Write out, word for word, the part of the listing below that opens with the line containing "Identify the click" and closes with the line containing "[Mobile menu icon] (732, 30)", keeping both of those lines and adding no others.

*Task data*
*****

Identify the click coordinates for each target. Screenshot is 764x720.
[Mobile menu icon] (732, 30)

*****

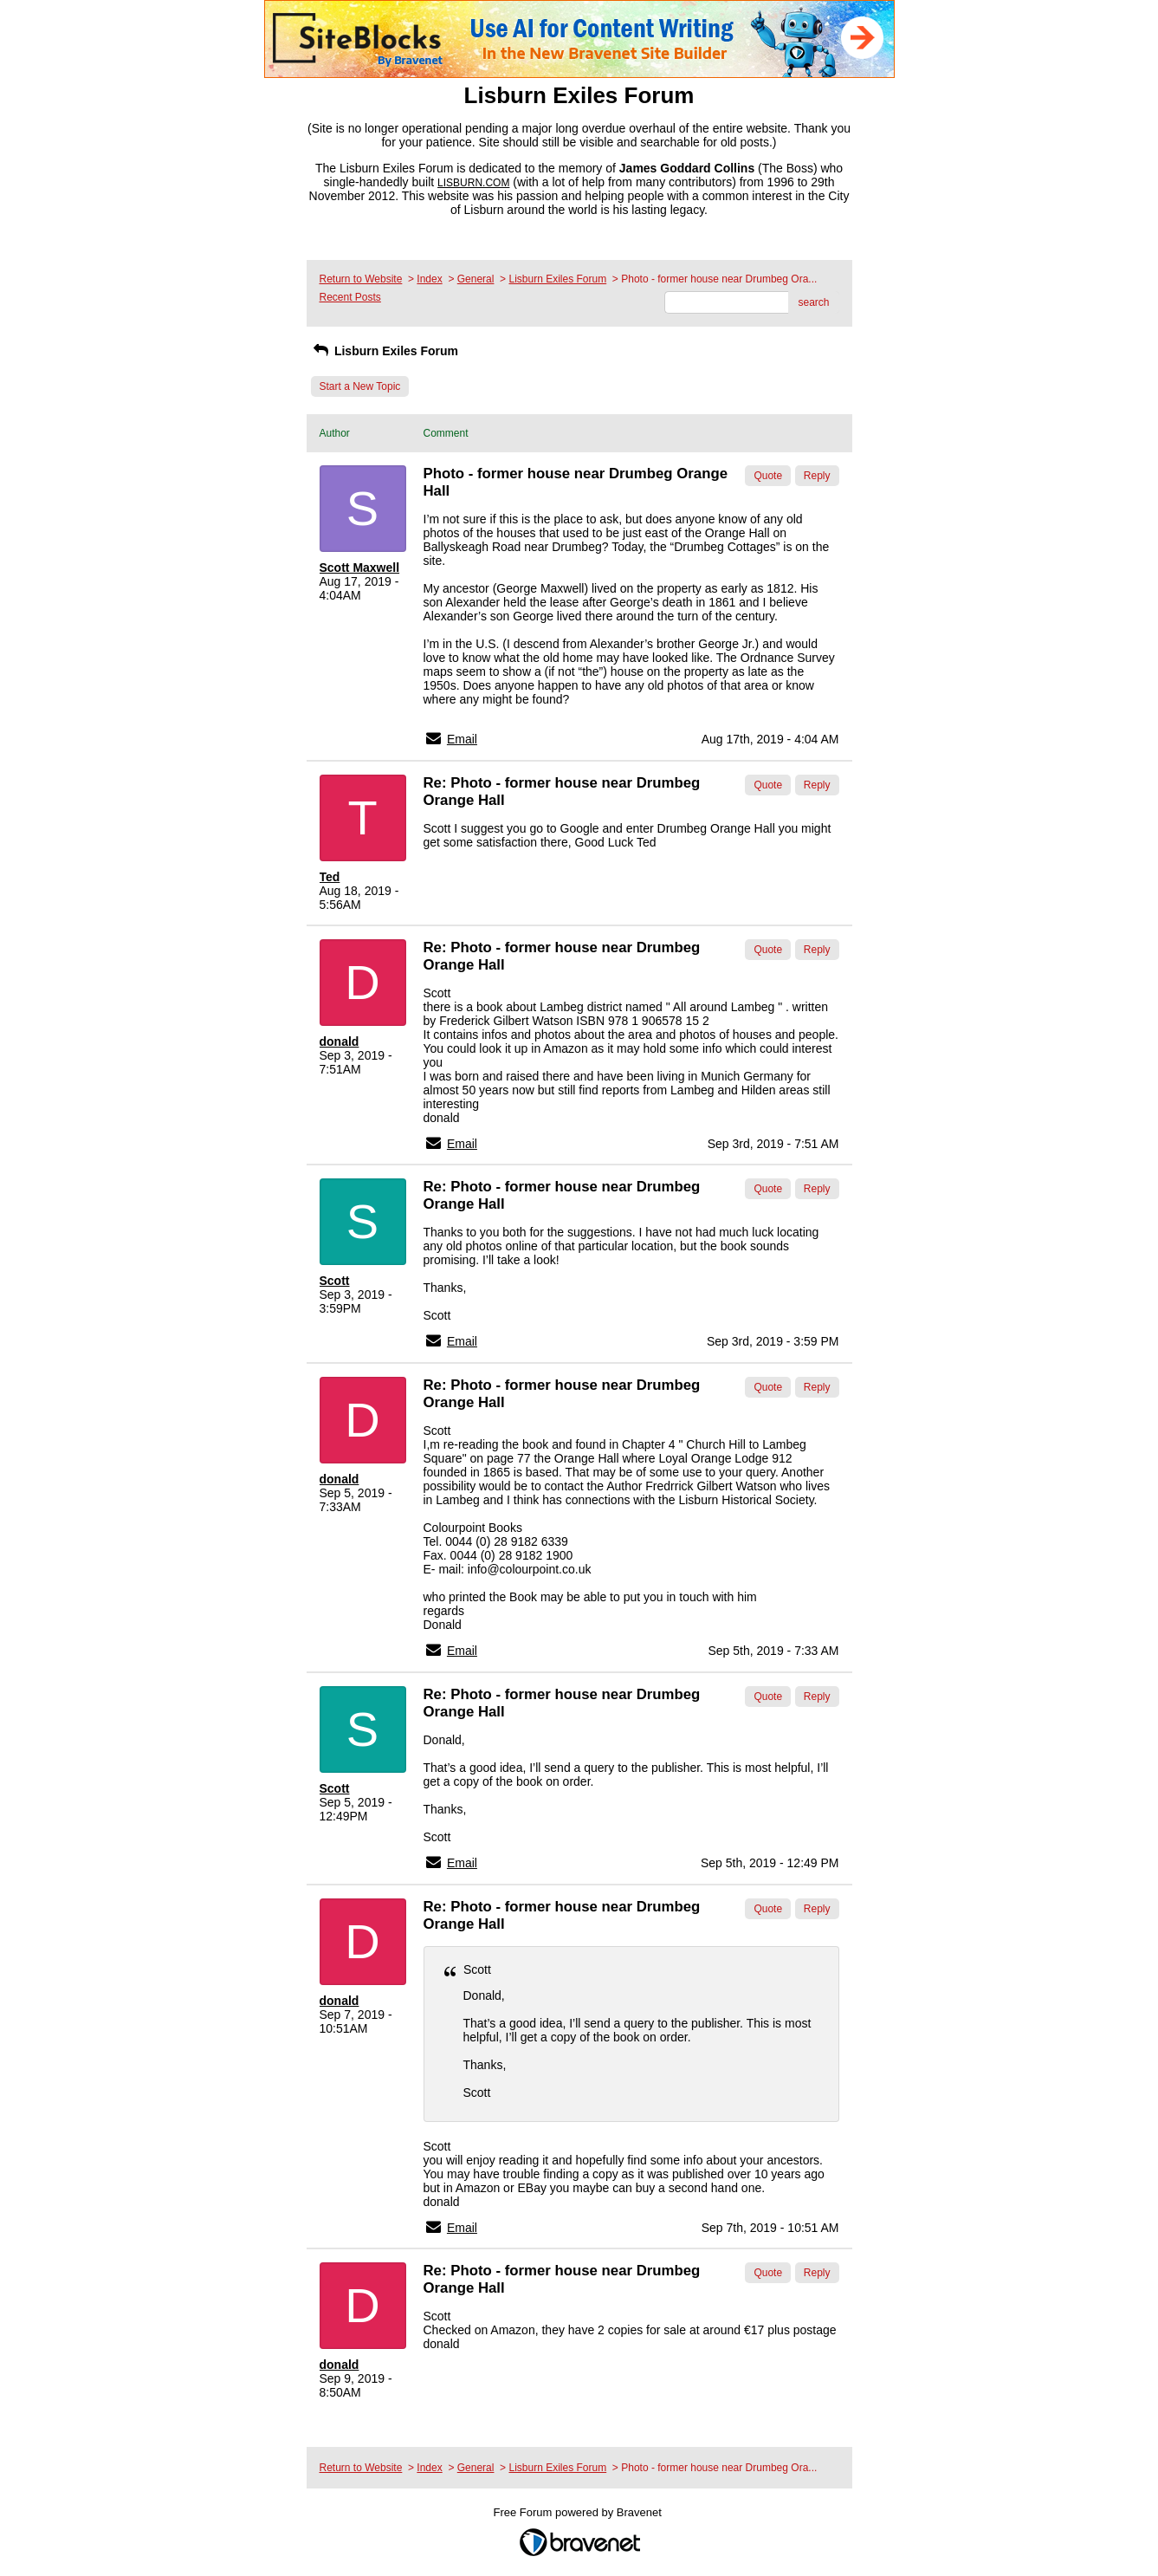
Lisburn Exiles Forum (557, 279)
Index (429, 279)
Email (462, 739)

*****

*Answer to this problem*
Identify the click coordinates for each target. Screenshot is 764x720.
[Mobile menu icon] (732, 30)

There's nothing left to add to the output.